■ **Task**: With pictures removed, the data below should be returned exactly.

** Opening The data block **

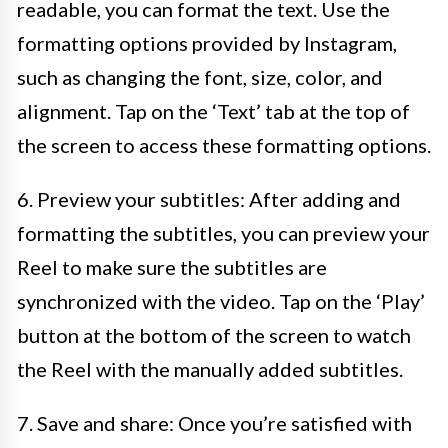
readable, you can format the text. Use the
formatting options provided by Instagram,
such as changing the font, size, color, and
alignment. Tap on the ‘Text’ tab at the top of
the screen to access these formatting options.
6. Preview your subtitles: After adding and
formatting the subtitles, you can preview your
Reel to make sure the subtitles are
synchronized with the video. Tap on the ‘Play’
button at the bottom of the screen to watch
the Reel with the manually added subtitles.
7. Save and share: Once you’re satisfied with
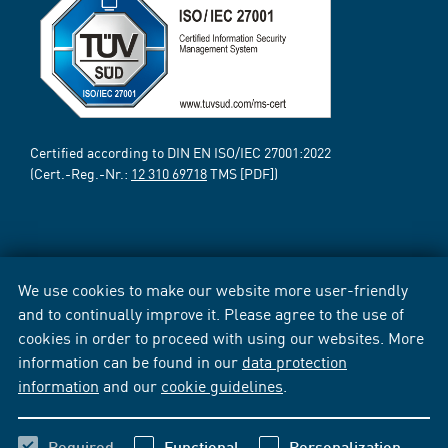
Certified according to DIN EN ISO/IEC 27001:2022
(Cert.-Reg.-Nr.:
12 310 69718
TMS [PDF])
We use cookies to make our website more user-friendly
and to continually improve it. Please agree to the use of
cookies in order to proceed with using our websites. More
information can be found in our
data protection
information
and our
cookie guidelines
.
Required
Functional
Personalization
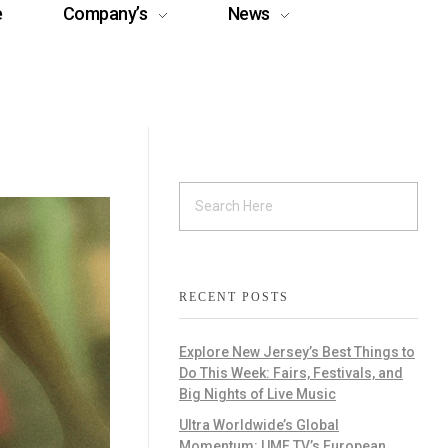
e
Company’s
News
RECENT POSTS
Explore New Jersey’s Best Things to
Do This Week: Fairs, Festivals, and
Big Nights of Live Music
Ultra Worldwide’s Global
Momentum: UMF TV’s European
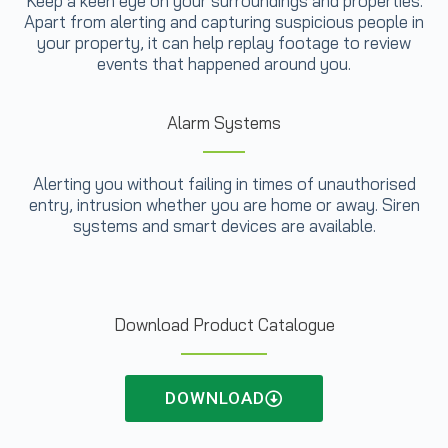
Keep a keen eye on your surroundings and properties.
Apart from alerting and capturing suspicious people in
your property, it can help replay footage to review
events that happened around you.
Alarm Systems
Alerting you without failing in times of unauthorised
entry, intrusion whether you are home or away. Siren
systems and smart devices are available.
Download Product Catalogue
DOWNLOAD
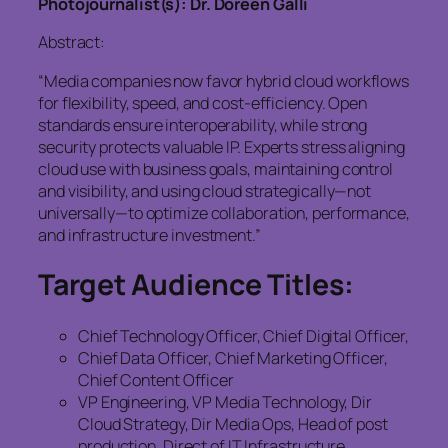
Photojournalist(s): Dr. Doreen Galli
Abstract:
“Media companies now favor hybrid cloud workflows
for flexibility, speed, and cost-efficiency. Open
standards ensure interoperability, while strong
security protects valuable IP. Experts stress aligning
cloud use with business goals, maintaining control
and visibility, and using cloud strategically—not
universally—to optimize collaboration, performance,
and infrastructure investment.”
Target Audience Titles:
Chief Technology Officer, Chief Digital Officer,
Chief Data Officer, Chief Marketing Officer,
Chief Content Officer
VP Engineering, VP Media Technology, Dir
Cloud Strategy, Dir Media Ops, Head of post
production, Direct of IT Infrastructure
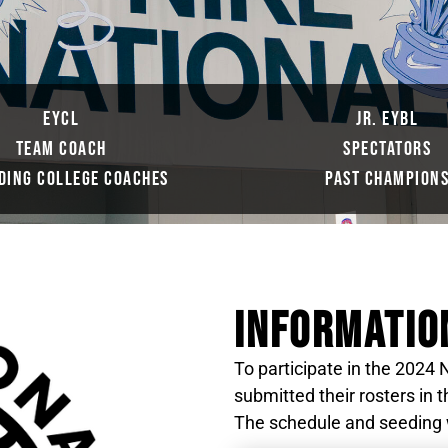
EYCL
JR. EYBL
TEAM COACH
SPECTATORS
DING COLLEGE COACHES
PAST CHAMPION
INFORMATIO
To participate in the 202
submitted their rosters in
The schedule and seeding wi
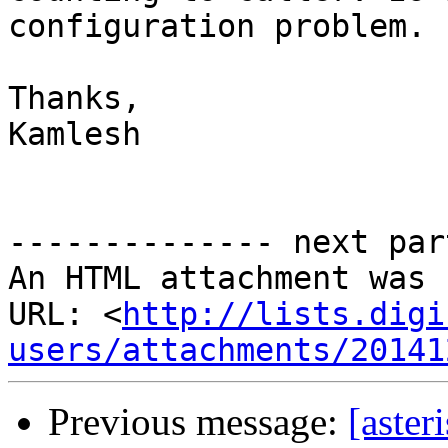
configuration problem.

Thanks,

Kamlesh

-------------- next par
An HTML attachment was 
URL: <
http://lists.digi
users/attachments/20141
Previous message:
[aster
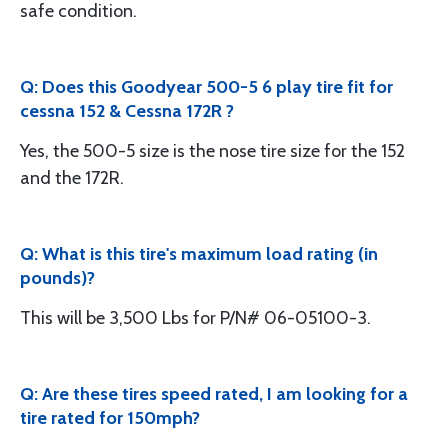
safe condition.
Q: Does this Goodyear 500-5 6 play tire fit for
cessna 152 & Cessna 172R ?
Yes, the 500-5 size is the nose tire size for the 152
and the 172R.
Q: What is this tire's maximum load rating (in
pounds)?
This will be 3,500 Lbs for P/N# 06-05100-3.
Q: Are these tires speed rated, I am looking for a
tire rated for 150mph?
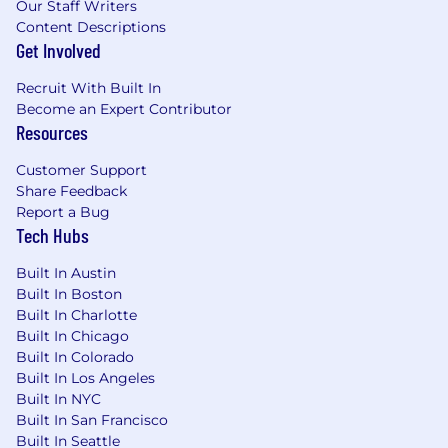
Our Staff Writers
Content Descriptions
Get Involved
Recruit With Built In
Become an Expert Contributor
Resources
Customer Support
Share Feedback
Report a Bug
Tech Hubs
Built In Austin
Built In Boston
Built In Charlotte
Built In Chicago
Built In Colorado
Built In Los Angeles
Built In NYC
Built In San Francisco
Built In Seattle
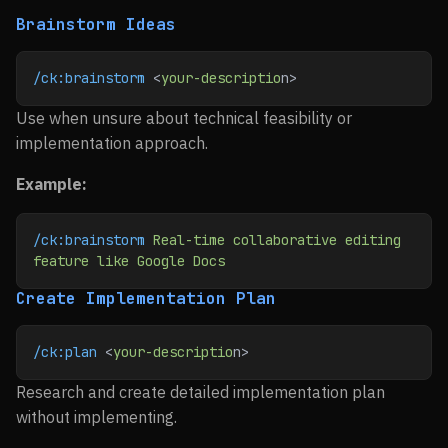
Brainstorm Ideas
/ck:brainstorm
 <
your-descriptio
n>
Use when unsure about technical feasibility or
implementation approach.
Example:
/ck:brainstorm
 Real-time
 collaborative
 editing
feature
 like
 Google
 Docs
Create Implementation Plan
/ck:plan
 <
your-descriptio
n>
Research and create detailed implementation plan
without implementing.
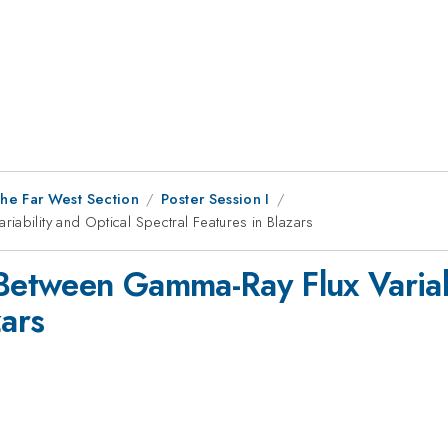
he Far West Section
Poster Session I
ability and Optical Spectral Features in Blazars
 Between Gamma-Ray Flux Variabi
zars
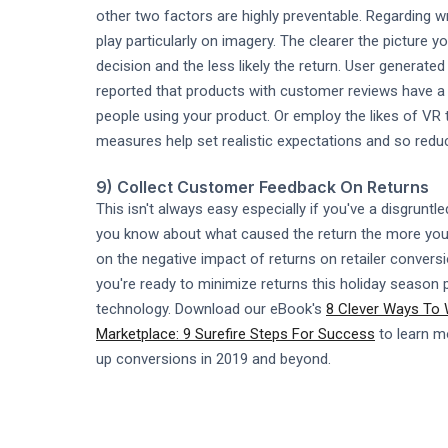
other two factors are highly preventable. Regarding 
play particularly on imagery. The clearer the picture
decision and the less likely the return. User generate
reported that products with customer reviews have a 2
people using your product. Or employ the likes of VR t
measures help set realistic expectations and so reduc
9) Collect Customer Feedback On Returns
This isn't always easy especially if you've a disgrun
you know about what caused the return the more you c
on the negative impact of returns on retailer convers
you're ready to minimize returns this holiday season
technology. Download our eBook's
8 Clever Ways To
Marketplace: 9 Surefire Steps For Success
to learn m
up conversions in 2019 and beyond.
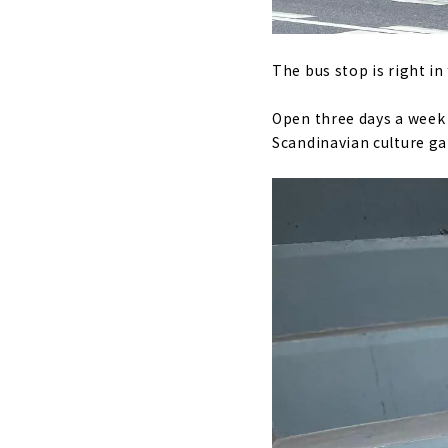
The bus stop is right in
Open three days a week 
Scandinavian culture gat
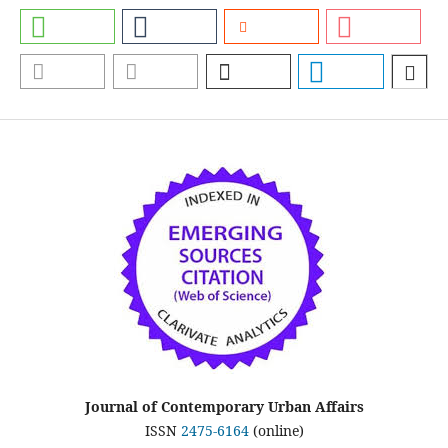
Journal of Contemporary Urban Affairs
ISSN
2475-6164
(online)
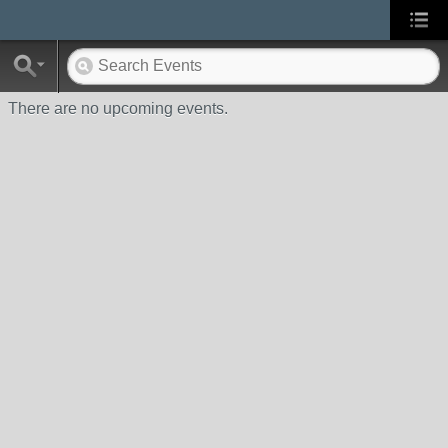
There are no upcoming events.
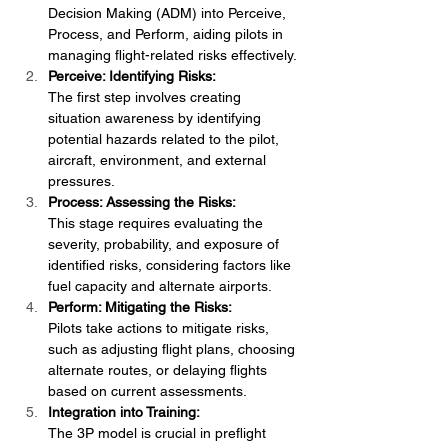
Decision Making (ADM) into Perceive, 
Process, and Perform, aiding pilots in 
managing flight-related risks effectively.
Perceive: Identifying Risks:
The first step involves creating 
situation awareness by identifying 
potential hazards related to the pilot, 
aircraft, environment, and external 
pressures.
Process: Assessing the Risks:
This stage requires evaluating the 
severity, probability, and exposure of 
identified risks, considering factors like 
fuel capacity and alternate airports.
Perform: Mitigating the Risks:
Pilots take actions to mitigate risks, 
such as adjusting flight plans, choosing 
alternate routes, or delaying flights 
based on current assessments.
Integration into Training:
The 3P model is crucial in preflight 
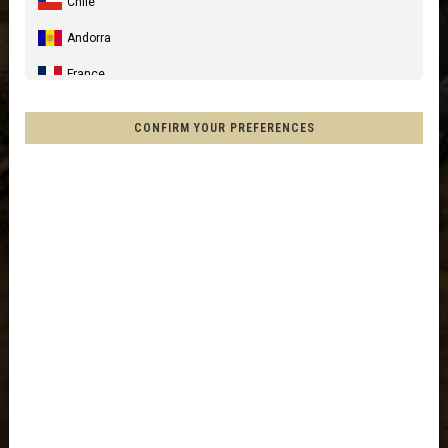
Chile
Andorra
France
Spain, España, Espanya, Espainia
CONFIRM YOUR PREFERENCES
Germany, Deutschland
United Kingdom
Italia
France - Réunion
Australia
New Zealand, Aotearoa
Other countries
Afghanistan, افغانستانAfghanestan
Al-'Iraq العراق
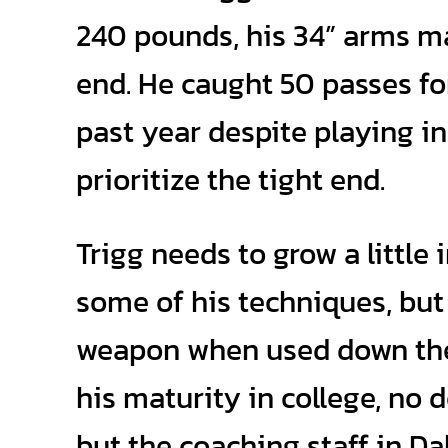
240 pounds, his 34” arms ma
end. He caught 50 passes fo
past year despite playing in
prioritize the tight end.
Trigg needs to grow a little
some of his techniques, but 
weapon when used down the 
his maturity in college, no 
but the coaching staff in Da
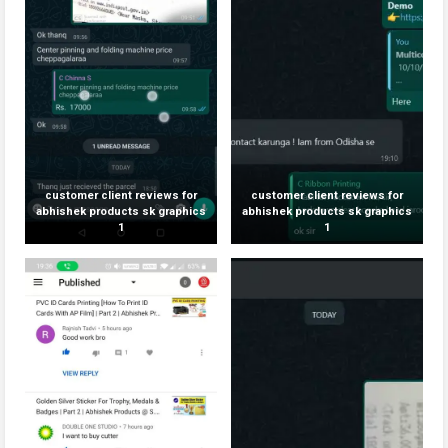
customer client reviews for
customer client reviews for
abhishek products sk graphics
abhishek products sk graphics
1
1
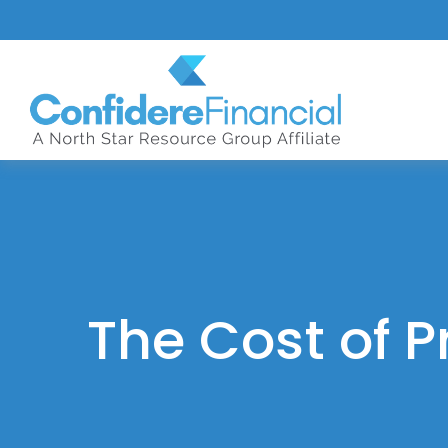
The Cost of P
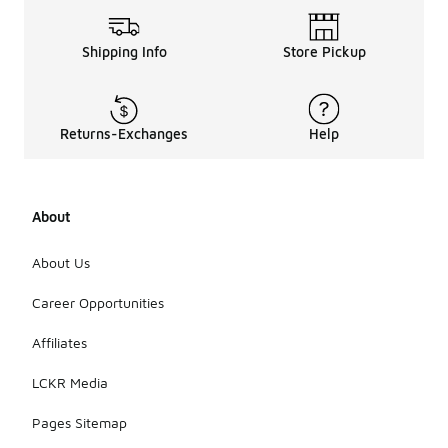
Shipping Info
Store Pickup
Returns-Exchanges
Help
About
About Us
Career Opportunities
Affiliates
LCKR Media
Pages Sitemap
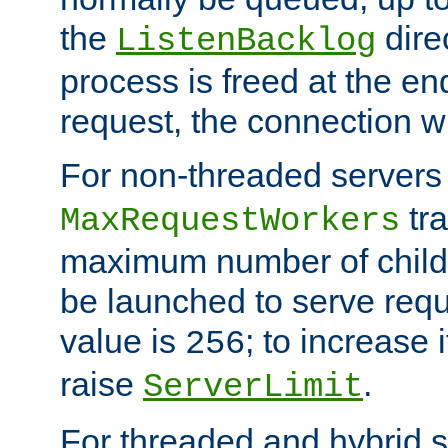
the
dire
ListenBacklog
process is freed at the end
request, the connection wi
For non-threaded servers 
tra
MaxRequestWorkers
maximum number of child 
be launched to serve requ
value is
; to increase 
256
raise
.
ServerLimit
For threaded and hybrid s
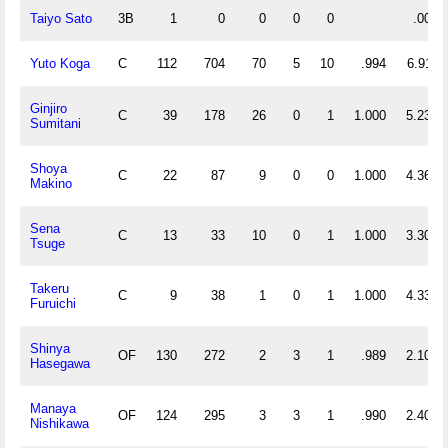
Taiyo Sato
3B
1
0
0
0
0
.000
Yuto Koga
C
112
704
70
5
10
.994
6.911
Ginjiro
C
39
178
26
0
1
1.000
5.231
Sumitani
Shoya
C
22
87
9
0
0
1.000
4.364
Makino
Sena
C
13
33
10
0
1
1.000
3.308
Tsuge
Takeru
C
9
38
1
0
1
1.000
4.333
Furuichi
Shinya
OF
130
272
2
3
1
.989
2.108
Hasegawa
Manaya
OF
124
295
3
3
1
.990
2.403
Nishikawa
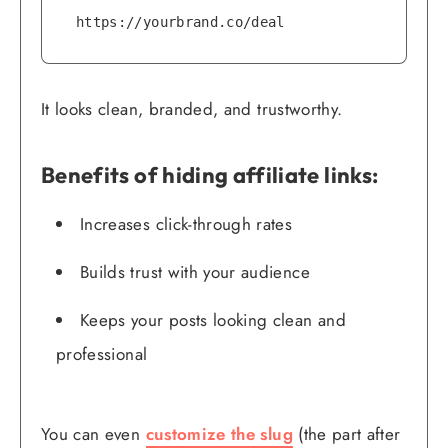
https://yourbrand.co/deal
It looks clean, branded, and trustworthy.
Benefits of hiding affiliate links:
Increases click-through rates
Builds trust with your audience
Keeps your posts looking clean and
professional
You can even
customize the slug
(the part after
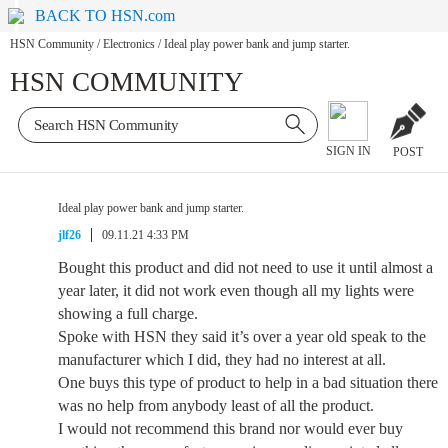
BACK TO HSN.com
HSN Community
/
Electronics
/
Ideal play power bank and jump starter.
HSN COMMUNITY
SIGN IN
POST
Ideal play power bank and jump starter.
jlf26
09.11.21 4:33 PM
Bought this product and did not need to use it until almost a
year later, it did not work even though all my lights were
showing a full charge.
Spoke with HSN they said it’s over a year old speak to the
manufacturer which I did, they had no interest at all.
One buys this type of product to help in a bad situation there
was no help from anybody least of all the product.
I would not recommend this brand nor would ever buy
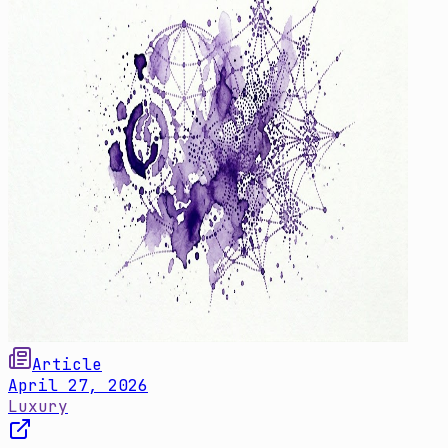
Article
April 27, 2026
Luxury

** Closing The data block **

■ **Answer to this task**:
readable, you can format the text. Use the
formatting options provided by Instagram,
such as changing the font, size, color, and
alignment. Tap on the ‘Text’ tab at the top of
the screen to access these formatting options.
6. Preview your subtitles: After adding and
formatting the subtitles, you can preview your
Reel to make sure the subtitles are
synchronized with the video. Tap on the ‘Play’
button at the bottom of the screen to watch
the Reel with the manually added subtitles.
7. Save and share: Once you’re satisfied with
Certified according to DIN EN ISO/IEC 27001:2022
(Cert.-Reg.-Nr.:
12 310 69718
TMS [PDF])
We use cookies to make our website more user-friendly
and to continually improve it. Please agree to the use of
cookies in order to proceed with using our websites. More
information can be found in our
data protection
information
and our
cookie guidelines
.
Required
Functional
Personalization
e
Company’s
News
RECENT POSTS
Explore New Jersey’s Best Things to
Do This Week: Fairs, Festivals, and
Big Nights of Live Music
Ultra Worldwide’s Global
Momentum: UMF TV’s European
Keep a keen eye on your surroundings and properties.
Apart from alerting and capturing suspicious people in
your property, it can help replay footage to review
events that happened around you.
Alarm Systems
Alerting you without failing in times of unauthorised
entry, intrusion whether you are home or away. Siren
systems and smart devices are available.
Download Product Catalogue
DOWNLOAD
Photojournalist(s): Dr. Doreen Galli
Abstract:
“Media companies now favor hybrid cloud workflows
for flexibility, speed, and cost-efficiency. Open
standards ensure interoperability, while strong
security protects valuable IP. Experts stress aligning
cloud use with business goals, maintaining control
and visibility, and using cloud strategically—not
universally—to optimize collaboration, performance,
and infrastructure investment.”
Target Audience Titles:
Chief Technology Officer, Chief Digital Officer,
Chief Data Officer, Chief Marketing Officer,
Chief Content Officer
VP Engineering, VP Media Technology, Dir
Cloud Strategy, Dir Media Ops, Head of post
production, Direct of IT Infrastructure
EYCL
JR. EYBL
TEAM COACH
SPECTATORS
DING COLLEGE COACHES
PAST CHAMPION
INFORMATIO
To participate in the 202
submitted their rosters in
The schedule and seeding wi
configuration problem.

Thanks,

Kamlesh

-------------- next par
An HTML attachment was 
URL: <
http://lists.digi
users/attachments/20141
Previous message:
[aster
safe condition.
Q: Does this Goodyear 500-5 6 play tire fit for
cessna 152 & Cessna 172R ?
Yes, the 500-5 size is the nose tire size for the 152
and the 172R.
Q: What is this tire's maximum load rating (in
pounds)?
This will be 3,500 Lbs for P/N# 06-05100-3.
Q: Are these tires speed rated, I am looking for a
tire rated for 150mph?
Our Staff Writers
Content Descriptions
Get Involved
Recruit With Built In
Become an Expert Contributor
Resources
Customer Support
Share Feedback
Report a Bug
Tech Hubs
Built In Austin
Built In Boston
Built In Charlotte
Built In Chicago
Built In Colorado
Built In Los Angeles
Built In NYC
Built In San Francisco
Built In Seattle
Brainstorm Ideas
/ck:brainstorm
 <
your-descriptio
n>
Use when unsure about technical feasibility or
implementation approach.
Example:
/ck:brainstorm
 Real-time
 collaborative
 editing
feature
 like
 Google
 Docs
Create Implementation Plan
/ck:plan
 <
your-descriptio
n>
Research and create detailed implementation plan
without implementing.
he Far West Section
Poster Session I
ability and Optical Spectral Features in Blazars
 Between Gamma-Ray Flux Variabi
zars
other two factors are highly preventable. Regarding 
play particularly on imagery. The clearer the picture
decision and the less likely the return. User generate
reported that products with customer reviews have a 2
people using your product. Or employ the likes of VR t
measures help set realistic expectations and so reduc
9) Collect Customer Feedback On Returns
This isn't always easy especially if you've a disgrun
you know about what caused the return the more you c
on the negative impact of returns on retailer convers
you're ready to minimize returns this holiday season
technology. Download our eBook's
8 Clever Ways To
Marketplace: 9 Surefire Steps For Success
to learn m
up conversions in 2019 and beyond.
The bus stop is right in
Open three days a week 
Scandinavian culture gat
Journal of Contemporary Urban Affairs
ISSN
2475-6164
(online)
There are no upcoming events.
Decision Making (ADM) into Perceive, 
Process, and Perform, aiding pilots in 
managing flight-related risks effectively.
Perceive: Identifying Risks:
The first step involves creating 
situation awareness by identifying 
potential hazards related to the pilot, 
aircraft, environment, and external 
pressures.
Process: Assessing the Risks:
This stage requires evaluating the 
severity, probability, and exposure of 
identified risks, considering factors like 
fuel capacity and alternate airports.
Perform: Mitigating the Risks:
Pilots take actions to mitigate risks, 
such as adjusting flight plans, choosing 
alternate routes, or delaying flights 
based on current assessments.
Integration into Training:
The 3P model is crucial in preflight 
Chile
Andorra
France
Spain, España, Espanya, Espainia
CONFIRM YOUR PREFERENCES
Germany, Deutschland
United Kingdom
Italia
France - Réunion
Australia
New Zealand, Aotearoa
Other countries
Afghanistan, افغانستانAfghanestan
Al-'Iraq العراق
240 pounds, his 34” arms ma
end. He caught 50 passes fo
past year despite playing in
prioritize the tight end.
Trigg needs to grow a little
some of his techniques, but 
weapon when used down the 
his maturity in college, no 
but the coaching staff in Da
customer client reviews for
customer client reviews for
abhishek products sk graphics
abhishek products sk graphics
1
1
The Cost of P
Shipping Info
Store Pickup
Returns-Exchanges
Help
About
About Us
Career Opportunities
Affiliates
LCKR Media
Pages Sitemap
the
dire
ListenBacklog
process is freed at the end
request, the connection wi
For non-threaded servers 
tra
MaxRequestWorkers
maximum number of child 
be launched to serve requ
value is
; to increase 
256
raise
.
ServerLimit
For threaded and hybrid s
Taiyo Sato
3B
1
0
0
0
0
.000
Yuto Koga
C
112
704
70
5
10
.994
6.911
Ginjiro
C
39
178
26
0
1
1.000
5.231
Sumitani
Shoya
C
22
87
9
0
0
1.000
4.364
Makino
Sena
C
13
33
10
0
1
1.000
3.308
Tsuge
Takeru
C
9
38
1
0
1
1.000
4.333
Furuichi
Shinya
OF
130
272
2
3
1
.989
2.108
Hasegawa
Manaya
OF
124
295
3
3
1
.990
2.403
Nishikawa
https://yourbrand.co/deal
It looks clean, branded, and trustworthy.
Benefits of hiding affiliate links:
Increases click-through rates
Builds trust with your audience
Keeps your posts looking clean and
professional
You can even
customize the slug
(the part after
BACK TO HSN.com
HSN Community
/
Electronics
/
Ideal play power bank and jump starter.
HSN COMMUNITY
SIGN IN
POST
Ideal play power bank and jump starter.
jlf26
09.11.21 4:33 PM
Bought this product and did not need to use it until almost a
year later, it did not work even though all my lights were
showing a full charge.
Spoke with HSN they said it’s over a year old speak to the
manufacturer which I did, they had no interest at all.
One buys this type of product to help in a bad situation there
was no help from anybody least of all the product.
I would not recommend this brand nor would ever buy
Article
April 27, 2026
Luxury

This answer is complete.